(June Term, 1857.)
Where land was devised to a grandson by his paternal grandfather, and the devisee died in the life-time of his father, it was Held that the devisee not being an heir, or one of the heirs, of the devisor, the estate passed to his uncles and aunts on the mother's side as well as those on the side of the father. ( Burgwyn v. Devereux, 1 Ire. Rep. 586, cited and approved.)
CAUSE transmitted from the Court of Equity of Cabarrus county,
Fowle and Jones, for the plaintiffs.
No counsel appeared for the defendants in this Court.

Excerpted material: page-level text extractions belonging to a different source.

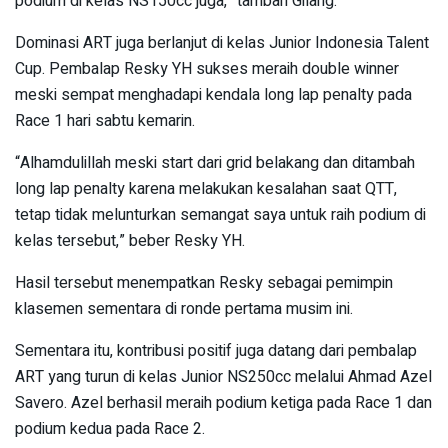
podium di kelas NS150cc juga,” tambah Gilang.
Dominasi ART juga berlanjut di kelas Junior Indonesia Talent
Cup. Pembalap Resky YH sukses meraih double winner
meski sempat menghadapi kendala long lap penalty pada
Race 1 hari sabtu kemarin.
“Alhamdulillah meski start dari grid belakang dan ditambah
long lap penalty karena melakukan kesalahan saat QTT,
tetap tidak melunturkan semangat saya untuk raih podium di
kelas tersebut,” beber Resky YH.
Hasil tersebut menempatkan Resky sebagai pemimpin
klasemen sementara di ronde pertama musim ini.
Sementara itu, kontribusi positif juga datang dari pembalap
ART yang turun di kelas Junior NS250cc melalui Ahmad Azel
Savero. Azel berhasil meraih podium ketiga pada Race 1 dan
podium kedua pada Race 2.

This was a petition for the partition of several tracts of land amongst the heirs-at-law of one Noah Furr, and for the purpose of ascertaining the respective interests of the plaintiffs and defendants in the premises. The land in question was originally owned by Paul Furr, who devised the same as follows: "I give and bequeath unto the bodily and lawful heirs of my son Henry Furr, the tract of land whereon he now lives," (describing it). Previously to the death of the testator, his son Henry Furr had intermarried with Elizabeth Linker, by whom he had one child, the said Noah, Shortly after the death of the testator, Noah died without having had issue, and without brother or sister, or the issue of such. Henry, the father of Noah, then died; and Elizabeth, the mother, also died, and the only question in the case, is whether the brothers and sisters of Henry Furr, (the paternal uncles and aunts of Noah), are entitled to have the proceeds of the land divided amongst them, or whether the brothers and sisters of Elizabeth Linker, (the maternal uncles and aunts), are entitled to participate in the fund, the former class being represented by the plaintiffs, and the latter by the defendants. The facts of the case are not contested by the defendants, who concur in praying a sale for partition, but insist that they are equally entitled with the paternal uncles and aunts of Noah Furr, under the statute of descents.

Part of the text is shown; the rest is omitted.